For each team Olympiad, Vanya takes his play cards with numbers. He takes only the cards containing numbers 1 and 0. The boys are very superstitious. They think that they can do well at the Olympiad if they begin with laying all the cards in a row so that:

there wouldn’t be a pair of any side-adjacent cards with zeroes in a row;
there wouldn’t be a group of three consecutive cards containing numbers one.
Today Vanya brought n cards with zeroes and m cards with numbers one. The number of cards was so much that the friends do not know how to put all those cards in the described way. Help them find the required arrangement of the cards or else tell the guys that it is impossible to arrange cards in such a way.

Input
The first line contains two integers: n (1 ≤ n ≤ 106) — the number of cards containing number 0; m (1 ≤ m ≤ 106) — the number of cards containing number 1.

Output
In a single line print the required sequence of zeroes and ones without any spaces.
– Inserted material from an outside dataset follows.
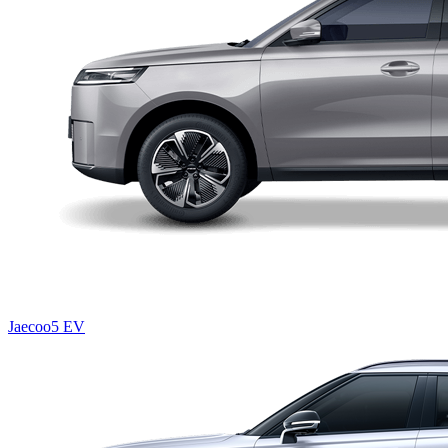
Jaecoo5 EV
If such sequence is impossible to obtain, print -1.

Sample test(s)
input
1 2
output
101
input
4 8
output
110110110101
input
4 10
output
11011011011011
input
1 5
output
-1

有几个坑，代码注释的地方；判断条件和贪心策略可以根据题意多举例，然后总结出来：

#include <stdlib.h>
#include <stdio.h>
#include <string.h>
#include <string>
using std::string;

int main()
{
    int zero, one;
    scanf("%d %d", &zero, &one);
    if (zero > one + 1 ||one > (zero << 1) + 2)///判断无解条件
    {
        printf("-1\n");
    }
    else
    {
        string str;
        while (zero || one)
        {
            if (one + 1 == zero)
            {
                str.insert(str.end(), '0');
                zero--;
            }
            else if ((zero << 1) + 1 <= one)///不要写成(zero<<1)+2 == one
            {
                if (one > 1)/// need to judge first, insure we have enough one
                {
                    str += "11";
                    one -= 2;
                }
                else
                {
                    str += "1";
                    one--;
                }
            }
            else if (str.empty() || (str.back() == '1' && zero > 0))
            {
                str.insert(str.end(), '0');
                zero--;
            }
            else
            {
                str.insert(str.end(), '1');
                one--;
            }
        }
        printf("%s\n", str.c_str());
    }

    return 0;
}